##### Record excerpts #####

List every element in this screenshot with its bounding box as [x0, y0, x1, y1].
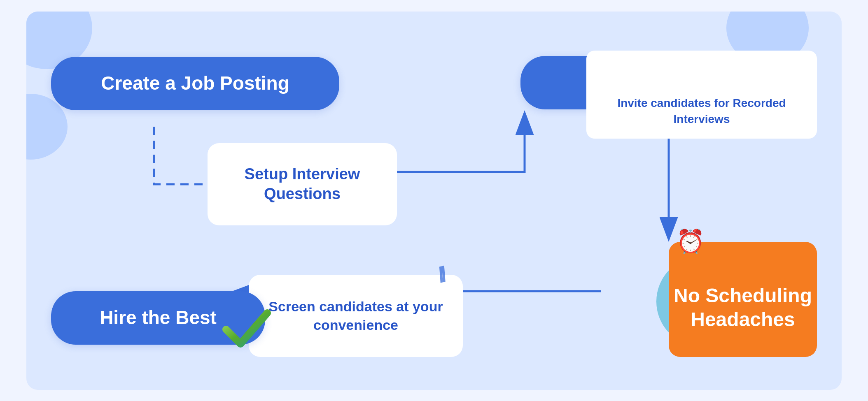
no-scheduling-node: No Scheduling Headaches ⏰ [669, 242, 817, 357]
diagram-container: Create a Job Posting Setup Interview Que… [26, 12, 842, 390]
no-scheduling-label: No Scheduling Headaches [669, 284, 817, 331]
send-invites-subtitle: Invite candidates for Recorded Interview… [600, 95, 804, 127]
setup-interview-label: Setup Interview Questions [208, 156, 397, 212]
clock-icon: ⏰ [676, 227, 705, 256]
setup-interview-node: Setup Interview Questions [208, 143, 397, 225]
create-job-node: Create a Job Posting [51, 57, 339, 110]
checkmark-icon [222, 307, 271, 354]
create-job-label: Create a Job Posting [101, 72, 289, 95]
screen-candidates-node: Screen candidates at your convenience [249, 275, 463, 357]
screen-candidates-label: Screen candidates at your convenience [249, 289, 463, 342]
send-invites-description-box: Invite candidates for Recorded Interview… [586, 51, 817, 139]
hire-best-label: Hire the Best [100, 306, 217, 329]
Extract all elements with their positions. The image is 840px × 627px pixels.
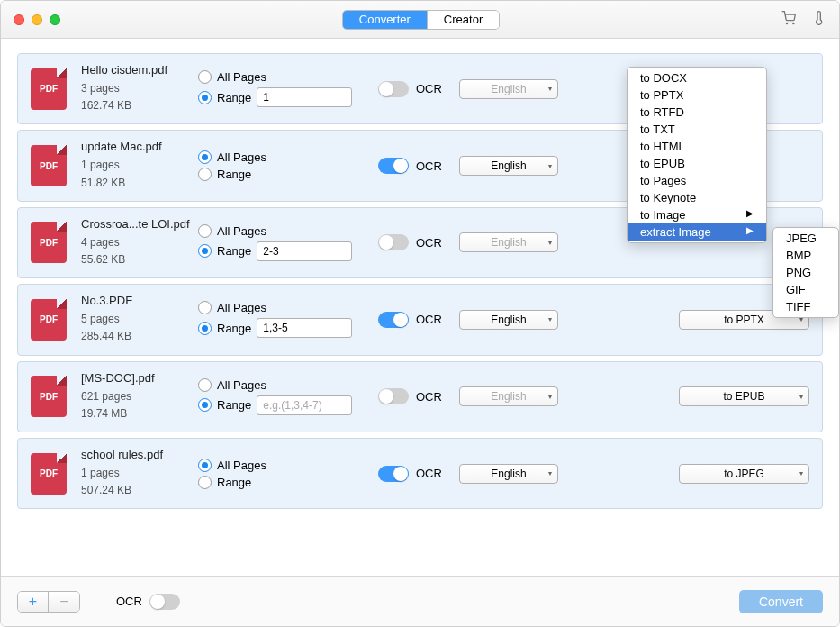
language-select[interactable]: English▾ [459, 156, 558, 176]
file-row[interactable]: PDF [MS-DOC].pdf 621 pages 19.74 MB All … [17, 361, 823, 432]
file-size: 285.44 KB [81, 328, 198, 345]
range-label: Range [217, 168, 251, 181]
file-size: 162.74 KB [81, 97, 198, 114]
menu-item-label: to HTML [640, 140, 685, 153]
language-select[interactable]: English▾ [459, 464, 558, 484]
mode-tabs: Converter Creator [342, 10, 500, 30]
range-radio[interactable] [198, 322, 212, 335]
ocr-label: OCR [416, 236, 442, 250]
all-pages-radio[interactable] [198, 301, 212, 314]
remove-file-button[interactable]: − [49, 592, 79, 612]
all-pages-radio[interactable] [198, 378, 212, 392]
menu-item[interactable]: to RTFD [628, 104, 766, 121]
range-input[interactable] [257, 241, 352, 261]
global-ocr-switch[interactable] [149, 594, 180, 610]
format-select[interactable]: to EPUB▾ [679, 386, 809, 406]
menu-item[interactable]: to PPTX [628, 86, 766, 104]
file-row[interactable]: PDF school rules.pdf 1 pages 507.24 KB A… [17, 438, 823, 509]
cart-icon[interactable] [781, 11, 796, 29]
range-input[interactable] [257, 87, 352, 107]
range-input[interactable] [257, 318, 352, 338]
menu-item[interactable]: to EPUB [628, 155, 766, 172]
range-radio[interactable] [198, 476, 212, 489]
submenu-item[interactable]: TIFF [773, 298, 838, 315]
pdf-icon: PDF [31, 68, 67, 110]
ocr-switch[interactable] [378, 466, 409, 482]
file-name: school rules.pdf [81, 448, 198, 461]
menu-item[interactable]: to Image▶ [628, 206, 766, 223]
range-label: Range [217, 91, 251, 104]
all-pages-label: All Pages [217, 301, 266, 314]
range-radio[interactable] [198, 244, 212, 258]
menu-item-label: to EPUB [640, 157, 685, 170]
pdf-icon: PDF [31, 376, 67, 417]
ocr-switch[interactable] [378, 81, 409, 97]
file-pages: 1 pages [81, 465, 198, 482]
bottombar: + − OCR Convert [1, 576, 839, 626]
range-input[interactable] [257, 395, 352, 415]
all-pages-label: All Pages [217, 459, 266, 472]
minimize-window[interactable] [32, 14, 42, 25]
language-select[interactable]: English▾ [459, 310, 558, 330]
all-pages-radio[interactable] [198, 224, 212, 238]
range-radio[interactable] [198, 91, 212, 104]
ocr-switch[interactable] [378, 234, 409, 250]
all-pages-radio[interactable] [198, 459, 212, 472]
convert-button[interactable]: Convert [739, 590, 823, 613]
zoom-window[interactable] [50, 14, 60, 25]
pdf-icon: PDF [31, 145, 67, 186]
menu-item[interactable]: to Pages [628, 172, 766, 189]
range-label: Range [217, 398, 251, 412]
ocr-switch[interactable] [378, 312, 409, 328]
titlebar: Converter Creator [1, 1, 839, 39]
chevron-down-icon: ▾ [548, 162, 552, 170]
menu-item[interactable]: to Keynote [628, 189, 766, 206]
global-ocr-label: OCR [116, 595, 142, 608]
window-controls [14, 14, 60, 25]
submenu-item[interactable]: PNG [773, 264, 838, 281]
range-radio[interactable] [198, 398, 212, 412]
thermometer-icon[interactable] [812, 11, 826, 29]
ocr-label: OCR [416, 159, 442, 173]
language-select[interactable]: English▾ [459, 232, 558, 252]
tab-creator[interactable]: Creator [428, 11, 499, 29]
submenu-item[interactable]: BMP [773, 247, 838, 264]
file-row[interactable]: PDF No.3.PDF 5 pages 285.44 KB All Pages… [17, 284, 823, 355]
chevron-down-icon: ▾ [548, 393, 552, 401]
language-select[interactable]: English▾ [459, 79, 558, 99]
pdf-icon: PDF [31, 299, 67, 341]
range-radio[interactable] [198, 168, 212, 181]
chevron-down-icon: ▾ [548, 85, 552, 93]
chevron-down-icon: ▾ [548, 315, 552, 323]
range-label: Range [217, 476, 251, 489]
format-dropdown-menu: to DOCXto PPTXto RTFDto TXTto HTMLto EPU… [627, 67, 767, 243]
menu-item-label: extract Image [640, 225, 711, 239]
menu-item-label: to TXT [640, 123, 675, 136]
close-window[interactable] [14, 14, 24, 25]
file-pages: 5 pages [81, 311, 198, 328]
all-pages-radio[interactable] [198, 70, 212, 84]
submenu-item[interactable]: GIF [773, 281, 838, 298]
format-select[interactable]: to JPEG▾ [679, 464, 809, 484]
file-name: Hello cisdem.pdf [81, 63, 198, 77]
pdf-icon: PDF [31, 453, 67, 495]
add-file-button[interactable]: + [18, 592, 49, 612]
ocr-switch[interactable] [378, 388, 409, 404]
menu-item[interactable]: to DOCX [628, 69, 766, 86]
file-name: Crossroa...te LOI.pdf [81, 217, 198, 231]
chevron-down-icon: ▾ [548, 469, 552, 477]
menu-item[interactable]: extract Image▶ [628, 223, 766, 241]
menu-item-label: to Pages [640, 174, 686, 187]
menu-item[interactable]: to TXT [628, 121, 766, 138]
ocr-label: OCR [416, 390, 442, 404]
menu-item[interactable]: to HTML [628, 138, 766, 155]
all-pages-radio[interactable] [198, 150, 212, 164]
language-select[interactable]: English▾ [459, 386, 558, 406]
tab-converter[interactable]: Converter [343, 11, 428, 29]
svg-point-1 [793, 23, 794, 23]
submenu-item[interactable]: JPEG [773, 230, 838, 247]
format-dropdown-submenu: JPEGBMPPNGGIFTIFF [772, 227, 839, 318]
file-name: update Mac.pdf [81, 140, 198, 153]
ocr-switch[interactable] [378, 158, 409, 174]
ocr-label: OCR [416, 467, 442, 480]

#####

» What to do
Leaving out the pictures, return the records exactly as given.

» Result below
List every element in this screenshot with its bounding box as [x0, y0, x1, y1].
no-scheduling-node: No Scheduling Headaches ⏰ [669, 242, 817, 357]
diagram-container: Create a Job Posting Setup Interview Que… [26, 12, 842, 390]
no-scheduling-label: No Scheduling Headaches [669, 284, 817, 331]
send-invites-subtitle: Invite candidates for Recorded Interview… [600, 95, 804, 127]
setup-interview-label: Setup Interview Questions [208, 156, 397, 212]
clock-icon: ⏰ [676, 227, 705, 256]
setup-interview-node: Setup Interview Questions [208, 143, 397, 225]
create-job-node: Create a Job Posting [51, 57, 339, 110]
checkmark-icon [222, 307, 271, 354]
create-job-label: Create a Job Posting [101, 72, 289, 95]
screen-candidates-node: Screen candidates at your convenience [249, 275, 463, 357]
screen-candidates-label: Screen candidates at your convenience [249, 289, 463, 342]
send-invites-description-box: Invite candidates for Recorded Interview… [586, 51, 817, 139]
hire-best-label: Hire the Best [100, 306, 217, 329]
Extract all elements with their positions. The image is 840px × 627px pixels.
language-select[interactable]: English▾ [459, 156, 558, 176]
file-row[interactable]: PDF [MS-DOC].pdf 621 pages 19.74 MB All … [17, 361, 823, 432]
file-size: 285.44 KB [81, 328, 198, 345]
range-label: Range [217, 168, 251, 181]
file-size: 162.74 KB [81, 97, 198, 114]
menu-item-label: to HTML [640, 140, 685, 153]
language-select[interactable]: English▾ [459, 464, 558, 484]
mode-tabs: Converter Creator [342, 10, 500, 30]
range-radio[interactable] [198, 322, 212, 335]
ocr-label: OCR [416, 236, 442, 250]
all-pages-radio[interactable] [198, 301, 212, 314]
remove-file-button[interactable]: − [49, 592, 79, 612]
all-pages-radio[interactable] [198, 378, 212, 392]
menu-item[interactable]: to RTFD [628, 104, 766, 121]
range-input[interactable] [257, 241, 352, 261]
global-ocr-switch[interactable] [149, 594, 180, 610]
format-select[interactable]: to EPUB▾ [679, 386, 809, 406]
menu-item[interactable]: to PPTX [628, 86, 766, 104]
file-row[interactable]: PDF school rules.pdf 1 pages 507.24 KB A… [17, 438, 823, 509]
cart-icon[interactable] [781, 11, 796, 29]
range-input[interactable] [257, 87, 352, 107]
range-input[interactable] [257, 318, 352, 338]
menu-item[interactable]: to EPUB [628, 155, 766, 172]
range-radio[interactable] [198, 476, 212, 489]
submenu-item[interactable]: TIFF [773, 298, 838, 315]
pdf-icon: PDF [31, 68, 67, 110]
ocr-switch[interactable] [378, 466, 409, 482]
file-name: school rules.pdf [81, 448, 198, 461]
menu-item[interactable]: to Image▶ [628, 206, 766, 223]
range-label: Range [217, 91, 251, 104]
all-pages-label: All Pages [217, 301, 266, 314]
range-radio[interactable] [198, 244, 212, 258]
menu-item-label: to EPUB [640, 157, 685, 170]
pdf-icon: PDF [31, 376, 67, 417]
ocr-switch[interactable] [378, 81, 409, 97]
file-pages: 1 pages [81, 465, 198, 482]
bottombar: + − OCR Convert [1, 576, 839, 626]
range-input[interactable] [257, 395, 352, 415]
all-pages-label: All Pages [217, 459, 266, 472]
minimize-window[interactable] [32, 14, 42, 25]
language-select[interactable]: English▾ [459, 310, 558, 330]
all-pages-radio[interactable] [198, 224, 212, 238]
range-radio[interactable] [198, 91, 212, 104]
ocr-switch[interactable] [378, 234, 409, 250]
all-pages-radio[interactable] [198, 459, 212, 472]
convert-button[interactable]: Convert [739, 590, 823, 613]
zoom-window[interactable] [50, 14, 60, 25]
pdf-icon: PDF [31, 145, 67, 186]
menu-item[interactable]: to Pages [628, 172, 766, 189]
range-label: Range [217, 398, 251, 412]
ocr-switch[interactable] [378, 312, 409, 328]
titlebar: Converter Creator [1, 1, 839, 39]
chevron-down-icon: ▾ [548, 162, 552, 170]
menu-item[interactable]: to Keynote [628, 189, 766, 206]
global-ocr-label: OCR [116, 595, 142, 608]
window-controls [14, 14, 60, 25]
submenu-item[interactable]: PNG [773, 264, 838, 281]
range-radio[interactable] [198, 398, 212, 412]
thermometer-icon[interactable] [812, 11, 826, 29]
ocr-label: OCR [416, 159, 442, 173]
language-select[interactable]: English▾ [459, 232, 558, 252]
tab-creator[interactable]: Creator [428, 11, 499, 29]
submenu-item[interactable]: BMP [773, 247, 838, 264]
file-row[interactable]: PDF No.3.PDF 5 pages 285.44 KB All Pages… [17, 284, 823, 355]
chevron-down-icon: ▾ [548, 393, 552, 401]
language-select[interactable]: English▾ [459, 79, 558, 99]
pdf-icon: PDF [31, 299, 67, 341]
range-radio[interactable] [198, 168, 212, 181]
chevron-down-icon: ▾ [548, 85, 552, 93]
chevron-down-icon: ▾ [548, 315, 552, 323]
range-label: Range [217, 476, 251, 489]
format-dropdown-menu: to DOCXto PPTXto RTFDto TXTto HTMLto EPU… [627, 67, 767, 243]
menu-item-label: extract Image [640, 225, 711, 239]
menu-item-label: to TXT [640, 123, 675, 136]
close-window[interactable] [14, 14, 24, 25]
file-pages: 5 pages [81, 311, 198, 328]
all-pages-radio[interactable] [198, 70, 212, 84]
submenu-item[interactable]: GIF [773, 281, 838, 298]
format-select[interactable]: to JPEG▾ [679, 464, 809, 484]
file-name: Hello cisdem.pdf [81, 63, 198, 77]
pdf-icon: PDF [31, 453, 67, 495]
add-file-button[interactable]: + [18, 592, 49, 612]
ocr-switch[interactable] [378, 388, 409, 404]
menu-item[interactable]: to DOCX [628, 69, 766, 86]
file-name: Crossroa...te LOI.pdf [81, 217, 198, 231]
chevron-down-icon: ▾ [548, 469, 552, 477]
menu-item[interactable]: extract Image▶ [628, 223, 766, 241]
menu-item-label: to Pages [640, 174, 686, 187]
menu-item[interactable]: to TXT [628, 121, 766, 138]
ocr-label: OCR [416, 390, 442, 404]
menu-item[interactable]: to HTML [628, 138, 766, 155]
all-pages-radio[interactable] [198, 150, 212, 164]
language-select[interactable]: English▾ [459, 386, 558, 406]
tab-converter[interactable]: Converter [343, 11, 428, 29]
svg-point-1 [793, 23, 794, 23]
submenu-item[interactable]: JPEG [773, 230, 838, 247]
format-dropdown-submenu: JPEGBMPPNGGIFTIFF [772, 227, 839, 318]
file-name: update Mac.pdf [81, 140, 198, 153]
ocr-switch[interactable] [378, 158, 409, 174]
ocr-label: OCR [416, 467, 442, 480]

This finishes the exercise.